La doctora Harel irrumpió en la popa enarbolando una preciosa sonrisa. Andrea no se la devolvió.

—Algo así. El padre Fowler iba a explicarme por qué jugaba a Brett Favre conmigo hace dos minutos.

—En realidad Brett Favre es quarterback. No hace placajes —repuso Fowler.

—¿Padre? ¿Qué es lo que ha pasado? —dijo Harel.

—La señorita Otero ha entrado en la popa cuando el señor Kayn bajaba del avión. Me temo que tuve que reducirla sin demasiados modales. Lo lamento.

Harel asintió.

—Ya comprendo. Al fin y al cabo ella no estuvo en la reunión de seguridad. No se preocupe, padre.

—¿Cómo que no se preocupe? ¿Es que aquí se han vuelto todos locos?

—Tranquila, Andrea. Por desgracia usted ha estado enferma las últimas cuarenta y ocho horas y no ha podido ser puesta al día. Permítame que le haga un breve resumen. Verá, Raymond Kayn es agorafóbico.

—Eso me ha dicho el padre Placador.

—Debería saber que el padre Fowler es psicólogo además de sacerdote. Por favor, padre, no dude en intervenir para completar la explicación si me olvido algo. ¿Qué sabe acerca de la agorafobia, Andrea?

—Que es el miedo a los espacios abiertos.

—Es un error muy común. En realidad los que padecen esta enfermedad manifiestan temores bastante más complejos que esa reducción simplista.

Fowler carraspeó.

—Lo que de verdad temen los agorafóbicos es perder el control —dijo el sacerdote—. Tienen miedo a estar solos, a encontrarse en lugares de los que sea difícil escapar o a conocer a nuevas personas. Por eso suelen encerrarse en casa durante largos períodos.

—¿Qué ocurre cuando algo se escapa a su control?

—Depende del nivel del trastorno. El caso del señor Kayn es de los más agudos, así que lo más probable es que ante un ansiógeno sufriese ataques de pánico, pérdida de contacto con la realidad, temblores, mareos y taquicardia.

—Vamos, que no podrían ser agentes de Bolsa.

—Ni neurocirujanos, ya puestos —bromeó Harel—. Pero sí que pueden llevar una vida normal. Hay famosos, como Kim Bassinger o Woody Alien, que han lidiado contra la agorafobia durante décadas y salido airosos. El propio señor Kayn ha levantado un imperio de la nada. Por desgracia en los últimos cinco años ha estado luchando contra un empeoramiento de su enfermedad.

—Me pregunto qué demonios es tan importante para que un hombre enfermo se arriesgue a salir de su caparazón.

—Ha puesto el dedo en la llaga, Andrea —dijo Harel.

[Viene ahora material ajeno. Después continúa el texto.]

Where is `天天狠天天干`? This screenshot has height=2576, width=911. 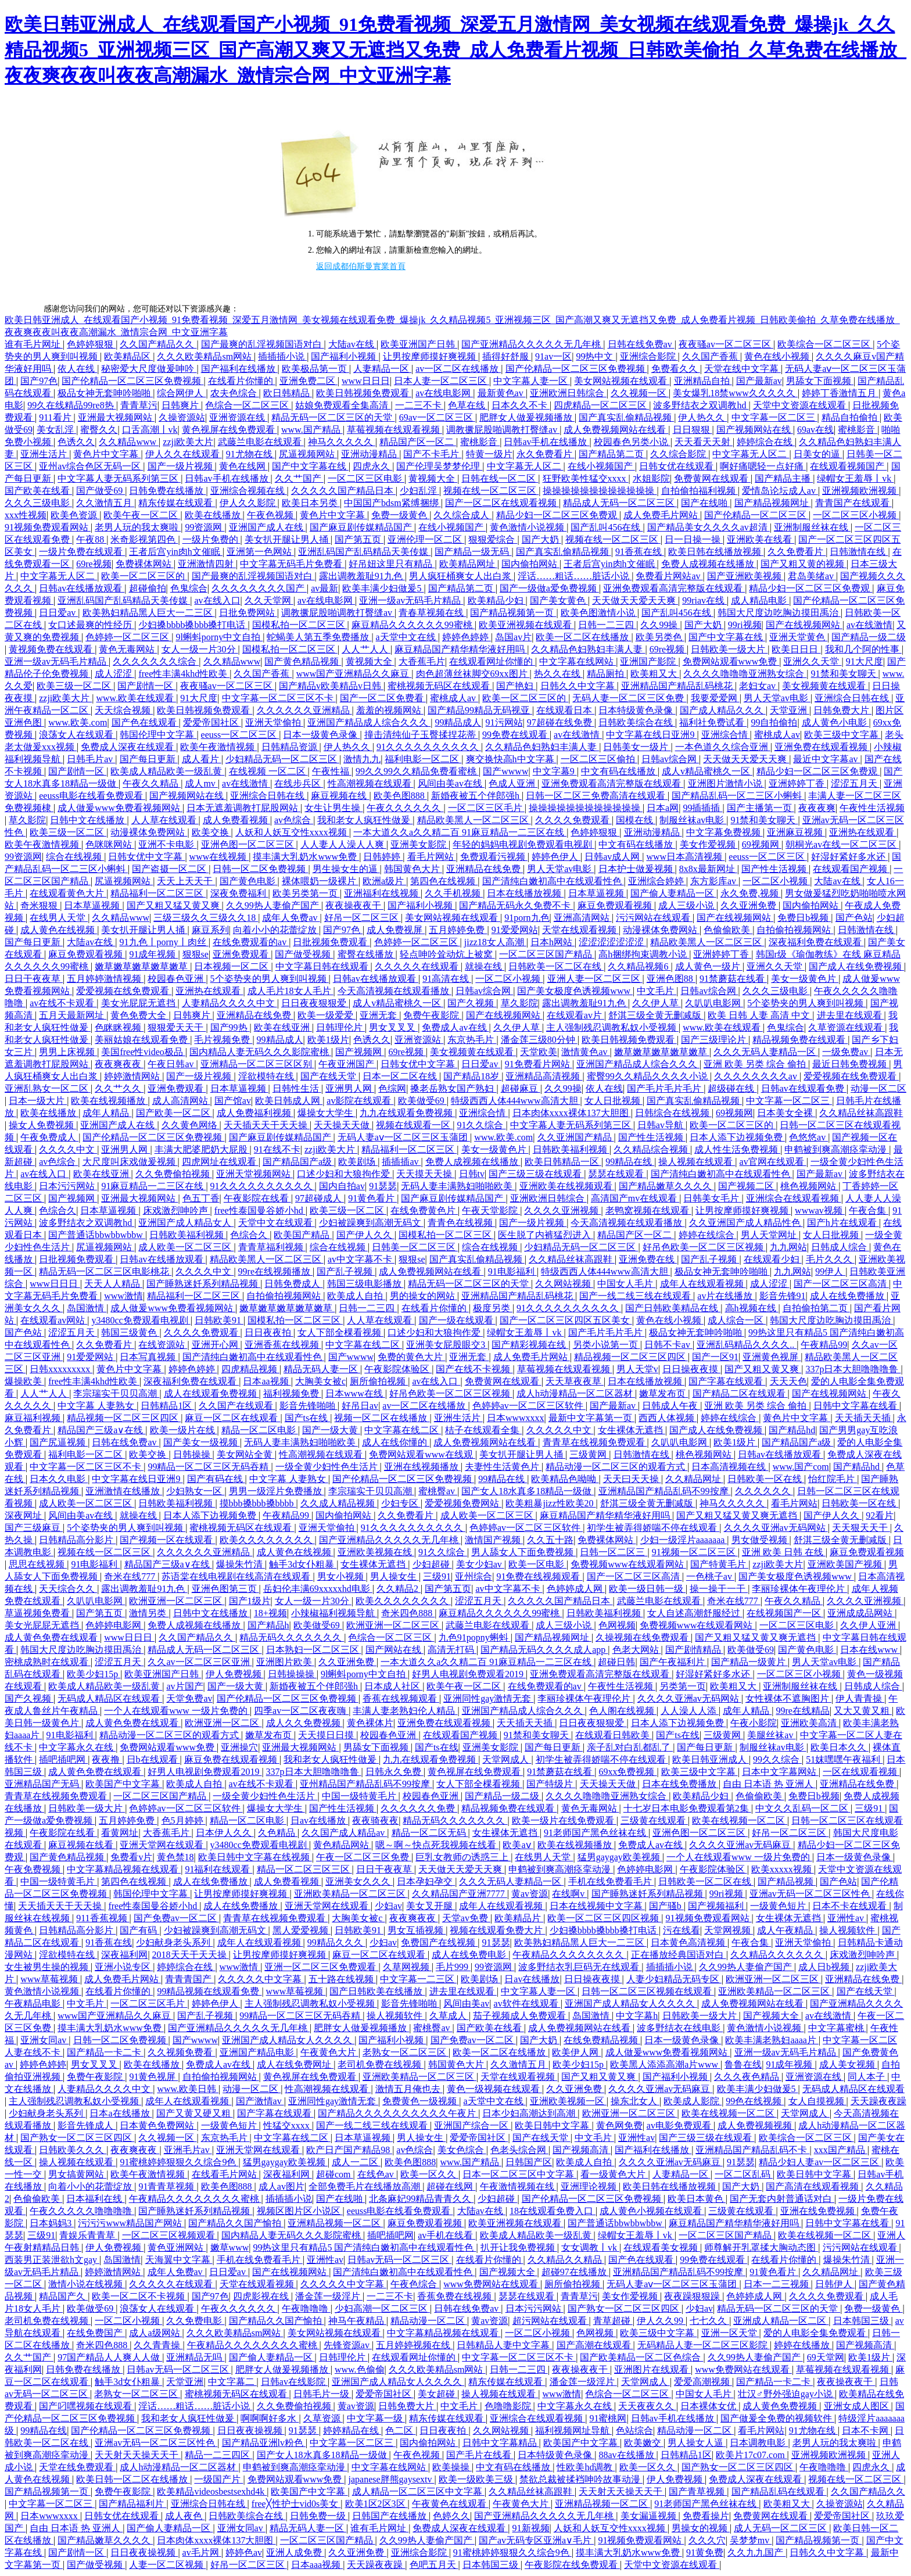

Andrea notó que la doctora la miraba de una manera extraña.

Permanecieron en silencio unos instantes. Fue Fowler quien reanudó la conversación.

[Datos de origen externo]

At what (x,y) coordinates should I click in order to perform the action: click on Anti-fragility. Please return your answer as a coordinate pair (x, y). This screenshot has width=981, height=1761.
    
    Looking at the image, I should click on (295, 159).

—Espero que ahora perdone mi exceso de brusquedad de antes.

—Tal vez. Pero casi me desnuca en el intento —dijo Andrea frotándose el cuello.

Fowler miró a Harel, quien asintió.

—Verá, señorita Otero… ¿ha podido ver a los hombres que bajaban del BA-609?

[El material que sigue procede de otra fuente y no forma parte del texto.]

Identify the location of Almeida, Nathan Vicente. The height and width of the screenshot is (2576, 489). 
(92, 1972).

—Había un joven moreno con gafas, muy atractivo. Un hombre de unos cincuenta años vestido con ropas negras y una cicatriz enorme. Y un hombre delgado de pelo blanco, que me imagino que sería el señor Kayn.

—El joven era el secretario de Kayn, Jacob Russell. El hombre de la cicatriz se llama Mogens Dekker y es el jefe de seguridad de Kayn Industries. Créame, si se hubiese acercado a Kayn siguiendo su… estilo habitual podía haberle puesto muy nervioso. Y usted no quiere que eso ocurra.

Un sonido de aviso recorrió el barco de proa a popa.

—Vaya, ya es la hora de la sesión introductoria —dijo Harel—. Por fin se desvelará el gran misterio. Síganme.

—¿Dónde vamos? —dijo Andrea, echando a andar tras la doctora. Los tres volvieron a la cubierta central y entraron por el mismo pasillo de la superestructura por el que la periodista se había colado unos minutos antes.

—Todo el personal de la expedición se va a encontrar por primera vez. Nos explicarán cuál es el papel que juega cada uno y lo más importante… qué es lo que vamos a buscar a Jordania.

—¿Por cierto, doctora, cuál es su especialidad? —preguntó Andrea, mientras entraban a la sala de reuniones.

—Medicina de combate —respondió Harel, con tono descuidado.